--- ENTRIES SUPPLIED Enclosed Below ---
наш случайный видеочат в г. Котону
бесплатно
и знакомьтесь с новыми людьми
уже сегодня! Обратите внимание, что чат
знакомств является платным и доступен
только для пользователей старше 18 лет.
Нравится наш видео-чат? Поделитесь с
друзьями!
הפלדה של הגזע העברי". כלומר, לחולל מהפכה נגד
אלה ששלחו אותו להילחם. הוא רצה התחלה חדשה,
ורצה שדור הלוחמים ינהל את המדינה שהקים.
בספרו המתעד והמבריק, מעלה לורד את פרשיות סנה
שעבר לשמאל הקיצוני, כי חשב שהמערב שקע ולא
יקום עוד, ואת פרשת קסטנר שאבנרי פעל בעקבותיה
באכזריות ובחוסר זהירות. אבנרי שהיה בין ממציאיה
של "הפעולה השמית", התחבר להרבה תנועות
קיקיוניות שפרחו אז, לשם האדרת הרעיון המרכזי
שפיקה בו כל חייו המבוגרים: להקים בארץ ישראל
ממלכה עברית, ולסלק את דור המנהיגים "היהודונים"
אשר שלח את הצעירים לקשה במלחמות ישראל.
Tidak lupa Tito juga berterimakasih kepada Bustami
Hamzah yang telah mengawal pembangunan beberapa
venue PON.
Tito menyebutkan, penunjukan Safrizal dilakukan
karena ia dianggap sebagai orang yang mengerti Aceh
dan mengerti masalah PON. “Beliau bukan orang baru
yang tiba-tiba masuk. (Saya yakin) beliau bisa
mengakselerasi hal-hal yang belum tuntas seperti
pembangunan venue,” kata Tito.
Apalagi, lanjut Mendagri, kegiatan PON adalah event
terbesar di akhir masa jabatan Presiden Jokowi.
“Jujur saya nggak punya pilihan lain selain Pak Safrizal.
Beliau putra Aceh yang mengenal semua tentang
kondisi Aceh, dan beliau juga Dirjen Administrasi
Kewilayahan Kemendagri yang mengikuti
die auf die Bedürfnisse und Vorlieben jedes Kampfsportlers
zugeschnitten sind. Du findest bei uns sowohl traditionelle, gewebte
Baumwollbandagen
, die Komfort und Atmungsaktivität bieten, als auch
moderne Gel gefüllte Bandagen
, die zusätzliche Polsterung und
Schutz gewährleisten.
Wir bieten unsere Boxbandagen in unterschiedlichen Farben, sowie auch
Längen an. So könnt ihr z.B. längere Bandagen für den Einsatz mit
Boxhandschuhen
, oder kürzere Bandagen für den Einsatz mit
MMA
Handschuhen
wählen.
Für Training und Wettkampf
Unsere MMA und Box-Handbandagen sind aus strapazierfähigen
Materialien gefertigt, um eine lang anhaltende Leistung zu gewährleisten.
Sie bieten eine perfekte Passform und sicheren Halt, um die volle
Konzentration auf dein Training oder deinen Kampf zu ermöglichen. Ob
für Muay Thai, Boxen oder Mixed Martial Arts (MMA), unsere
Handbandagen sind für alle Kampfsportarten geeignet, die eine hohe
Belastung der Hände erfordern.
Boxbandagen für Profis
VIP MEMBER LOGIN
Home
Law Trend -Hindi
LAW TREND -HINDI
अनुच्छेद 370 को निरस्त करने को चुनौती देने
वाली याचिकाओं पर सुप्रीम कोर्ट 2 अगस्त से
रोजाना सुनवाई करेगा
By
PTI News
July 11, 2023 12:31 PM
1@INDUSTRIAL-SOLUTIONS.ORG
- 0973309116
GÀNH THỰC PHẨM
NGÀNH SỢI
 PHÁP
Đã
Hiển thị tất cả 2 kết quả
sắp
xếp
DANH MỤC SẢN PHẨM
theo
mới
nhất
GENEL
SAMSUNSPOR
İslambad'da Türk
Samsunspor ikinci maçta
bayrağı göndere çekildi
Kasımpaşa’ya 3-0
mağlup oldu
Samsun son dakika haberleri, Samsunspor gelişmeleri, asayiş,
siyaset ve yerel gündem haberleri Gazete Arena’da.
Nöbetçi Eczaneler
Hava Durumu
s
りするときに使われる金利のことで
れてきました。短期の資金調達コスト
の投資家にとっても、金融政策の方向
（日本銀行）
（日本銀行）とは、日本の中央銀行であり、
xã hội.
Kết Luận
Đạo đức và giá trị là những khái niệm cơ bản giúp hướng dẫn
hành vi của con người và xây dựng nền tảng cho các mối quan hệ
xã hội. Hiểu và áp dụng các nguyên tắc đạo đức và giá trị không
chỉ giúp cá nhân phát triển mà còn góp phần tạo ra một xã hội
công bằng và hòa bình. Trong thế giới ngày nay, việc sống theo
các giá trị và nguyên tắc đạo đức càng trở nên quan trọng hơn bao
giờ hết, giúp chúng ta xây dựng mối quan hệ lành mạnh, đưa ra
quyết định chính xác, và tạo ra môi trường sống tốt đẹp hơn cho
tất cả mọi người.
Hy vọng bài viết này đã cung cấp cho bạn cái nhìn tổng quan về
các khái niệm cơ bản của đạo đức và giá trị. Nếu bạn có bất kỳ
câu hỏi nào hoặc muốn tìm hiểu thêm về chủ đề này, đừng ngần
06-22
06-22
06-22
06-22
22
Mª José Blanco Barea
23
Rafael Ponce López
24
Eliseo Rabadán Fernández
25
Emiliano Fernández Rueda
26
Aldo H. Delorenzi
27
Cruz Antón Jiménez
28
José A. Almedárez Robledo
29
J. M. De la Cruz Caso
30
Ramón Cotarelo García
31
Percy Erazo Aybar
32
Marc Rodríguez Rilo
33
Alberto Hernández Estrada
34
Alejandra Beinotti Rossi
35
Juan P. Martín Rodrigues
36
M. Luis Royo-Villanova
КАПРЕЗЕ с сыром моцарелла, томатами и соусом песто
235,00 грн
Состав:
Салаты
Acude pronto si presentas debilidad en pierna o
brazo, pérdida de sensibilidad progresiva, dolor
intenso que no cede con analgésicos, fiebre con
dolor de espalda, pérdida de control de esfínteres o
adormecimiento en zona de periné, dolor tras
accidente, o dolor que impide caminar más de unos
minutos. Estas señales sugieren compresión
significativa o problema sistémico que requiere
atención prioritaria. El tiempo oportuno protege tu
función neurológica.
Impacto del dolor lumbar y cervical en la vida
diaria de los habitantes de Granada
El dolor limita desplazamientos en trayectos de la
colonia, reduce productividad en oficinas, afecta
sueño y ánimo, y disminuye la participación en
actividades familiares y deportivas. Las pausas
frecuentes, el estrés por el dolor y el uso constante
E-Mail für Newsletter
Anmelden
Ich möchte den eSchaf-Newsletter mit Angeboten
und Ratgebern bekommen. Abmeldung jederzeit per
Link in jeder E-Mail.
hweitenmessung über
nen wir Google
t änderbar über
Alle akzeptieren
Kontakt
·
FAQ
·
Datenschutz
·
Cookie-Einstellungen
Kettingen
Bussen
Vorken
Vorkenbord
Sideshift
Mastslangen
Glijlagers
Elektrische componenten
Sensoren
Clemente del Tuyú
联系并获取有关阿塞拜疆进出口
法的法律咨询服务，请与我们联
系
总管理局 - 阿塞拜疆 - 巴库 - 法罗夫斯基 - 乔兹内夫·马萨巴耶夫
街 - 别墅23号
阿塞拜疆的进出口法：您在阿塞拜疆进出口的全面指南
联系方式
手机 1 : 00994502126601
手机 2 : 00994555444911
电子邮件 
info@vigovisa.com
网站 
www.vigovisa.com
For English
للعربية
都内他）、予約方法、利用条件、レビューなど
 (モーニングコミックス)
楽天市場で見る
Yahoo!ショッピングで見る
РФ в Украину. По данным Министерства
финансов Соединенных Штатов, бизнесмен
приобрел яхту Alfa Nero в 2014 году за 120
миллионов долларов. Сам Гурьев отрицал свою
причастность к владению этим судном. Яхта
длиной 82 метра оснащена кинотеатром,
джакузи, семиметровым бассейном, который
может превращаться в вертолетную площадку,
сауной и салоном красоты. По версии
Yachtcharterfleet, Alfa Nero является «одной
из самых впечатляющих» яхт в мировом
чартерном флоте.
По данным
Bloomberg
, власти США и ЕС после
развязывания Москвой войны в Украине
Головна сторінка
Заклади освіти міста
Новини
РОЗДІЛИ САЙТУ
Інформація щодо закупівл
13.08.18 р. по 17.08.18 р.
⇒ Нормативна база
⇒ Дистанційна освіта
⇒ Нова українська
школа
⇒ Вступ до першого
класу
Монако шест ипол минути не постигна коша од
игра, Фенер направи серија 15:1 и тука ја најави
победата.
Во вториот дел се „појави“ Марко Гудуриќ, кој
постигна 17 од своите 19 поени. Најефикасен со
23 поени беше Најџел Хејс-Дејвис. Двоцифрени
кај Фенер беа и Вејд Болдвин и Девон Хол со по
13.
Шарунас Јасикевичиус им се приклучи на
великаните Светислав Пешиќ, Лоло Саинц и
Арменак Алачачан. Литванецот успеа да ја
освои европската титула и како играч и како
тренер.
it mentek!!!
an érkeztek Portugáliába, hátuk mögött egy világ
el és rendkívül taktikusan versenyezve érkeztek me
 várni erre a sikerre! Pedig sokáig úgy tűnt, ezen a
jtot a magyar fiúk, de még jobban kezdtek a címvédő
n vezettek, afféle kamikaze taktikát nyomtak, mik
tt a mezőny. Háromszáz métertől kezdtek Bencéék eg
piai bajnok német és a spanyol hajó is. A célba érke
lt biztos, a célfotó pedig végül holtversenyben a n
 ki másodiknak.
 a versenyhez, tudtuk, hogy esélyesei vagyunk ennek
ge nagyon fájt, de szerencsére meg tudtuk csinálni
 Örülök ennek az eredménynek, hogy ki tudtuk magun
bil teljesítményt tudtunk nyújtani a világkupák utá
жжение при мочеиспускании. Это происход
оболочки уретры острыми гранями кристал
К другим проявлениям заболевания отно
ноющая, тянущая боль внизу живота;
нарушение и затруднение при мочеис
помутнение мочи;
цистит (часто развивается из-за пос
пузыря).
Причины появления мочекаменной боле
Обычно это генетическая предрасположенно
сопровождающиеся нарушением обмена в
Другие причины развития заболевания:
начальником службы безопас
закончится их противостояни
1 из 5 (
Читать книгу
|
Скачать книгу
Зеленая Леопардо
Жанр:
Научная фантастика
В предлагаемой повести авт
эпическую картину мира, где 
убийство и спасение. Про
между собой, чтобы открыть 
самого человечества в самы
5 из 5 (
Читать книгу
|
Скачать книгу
--- End of Enclosed ENTRIES SUPPLIED ---
Number of lines in the records above holding the word "sống": state it and nothing else.

▶ _ANSWER SPACE_: 2